UEG β€” Universal Edge Gateway Classifier

A 35M parameter bidirectional transformer for intent classification and AI request routing.

Model Description

UEG classifies incoming user text into 22 intent classes across 5 routing tiers, plus a secondary 5-class language resource density classification. Both outputs come from a single forward pass.

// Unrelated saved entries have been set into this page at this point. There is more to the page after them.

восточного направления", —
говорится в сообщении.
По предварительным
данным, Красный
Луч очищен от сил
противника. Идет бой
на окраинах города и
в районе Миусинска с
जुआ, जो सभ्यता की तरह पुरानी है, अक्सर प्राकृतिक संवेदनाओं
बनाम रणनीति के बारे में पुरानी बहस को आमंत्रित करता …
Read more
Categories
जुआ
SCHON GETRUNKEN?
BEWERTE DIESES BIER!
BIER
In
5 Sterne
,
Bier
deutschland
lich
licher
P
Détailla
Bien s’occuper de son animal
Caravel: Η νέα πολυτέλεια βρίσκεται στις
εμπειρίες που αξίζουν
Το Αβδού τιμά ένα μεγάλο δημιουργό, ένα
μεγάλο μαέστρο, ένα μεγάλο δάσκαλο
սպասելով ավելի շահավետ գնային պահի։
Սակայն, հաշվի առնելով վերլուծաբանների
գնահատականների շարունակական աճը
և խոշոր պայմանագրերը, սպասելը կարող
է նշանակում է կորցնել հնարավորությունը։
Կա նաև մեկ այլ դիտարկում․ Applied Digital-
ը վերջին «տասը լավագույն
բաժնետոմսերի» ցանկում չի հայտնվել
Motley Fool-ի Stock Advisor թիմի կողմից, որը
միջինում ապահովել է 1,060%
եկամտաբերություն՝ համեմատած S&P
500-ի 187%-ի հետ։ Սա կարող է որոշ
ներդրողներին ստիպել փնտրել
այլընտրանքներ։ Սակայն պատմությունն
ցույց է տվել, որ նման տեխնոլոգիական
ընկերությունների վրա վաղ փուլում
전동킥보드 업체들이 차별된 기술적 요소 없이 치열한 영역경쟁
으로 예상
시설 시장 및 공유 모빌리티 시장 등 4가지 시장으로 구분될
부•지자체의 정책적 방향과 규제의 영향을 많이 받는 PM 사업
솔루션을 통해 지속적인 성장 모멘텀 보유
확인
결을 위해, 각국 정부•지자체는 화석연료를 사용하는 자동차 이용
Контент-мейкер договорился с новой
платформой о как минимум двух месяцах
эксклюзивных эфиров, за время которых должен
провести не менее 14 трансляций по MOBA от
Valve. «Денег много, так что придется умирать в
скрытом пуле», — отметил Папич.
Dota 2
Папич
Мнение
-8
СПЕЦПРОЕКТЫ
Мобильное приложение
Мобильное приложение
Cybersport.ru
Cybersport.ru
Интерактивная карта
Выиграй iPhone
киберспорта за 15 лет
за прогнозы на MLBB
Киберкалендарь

  • Architecture: 6-layer bidirectional transformer encoder, 512 hidden dim, 8 attention heads
  • Parameters: ~35M
  • Max sequence length: 128 tokens
  • Tokenizer: Custom BPE trained on the UEG training corpus (32K vocab)
  • Languages: English, Arabic, Hindi, French, Spanish, Chinese, Swahili, Portuguese

Performance

Head Accuracy Macro F1
Intent (22 classes) 97.35% 0.9733
Resource Density (5 classes) 99.95% 0.9987

Usage

Via REST API (recommended)

import requests

r = requests.post("https://ueg-api.onrender.com/classify",
                  json={"text": "Write a Python function to sort a list"})
print(r.json())

Via ONNX Runtime

import onnxruntime as ort
import numpy as np
from tokenizers import Tokenizer
from huggingface_hub import hf_hub_download

# Load tokenizer
tok_path = hf_hub_download("rufatronics/ueg-classifier",
                            "tokenizer/tokenizer.json")
tokenizer = Tokenizer.from_file(tok_path)
tokenizer.enable_padding(pad_id=0, pad_token="[PAD]", length=128)
tokenizer.enable_truncation(max_length=128)

# Load ONNX model + data file (both needed)
onnx_path = hf_hub_download("rufatronics/ueg-classifier",
                             "export/ueg_model.onnx")
data_path = hf_hub_download("rufatronics/ueg-classifier",
                             "export/ueg_model.onnx.data")

sess = ort.InferenceSession(onnx_path,
                             providers=["CPUExecutionProvider"])

# Inference
enc  = tokenizer.encode("Write a Python function to reverse a string")
ids  = np.array([enc.ids], dtype=np.int64)
mask = np.array([enc.attention_mask], dtype=np.int64)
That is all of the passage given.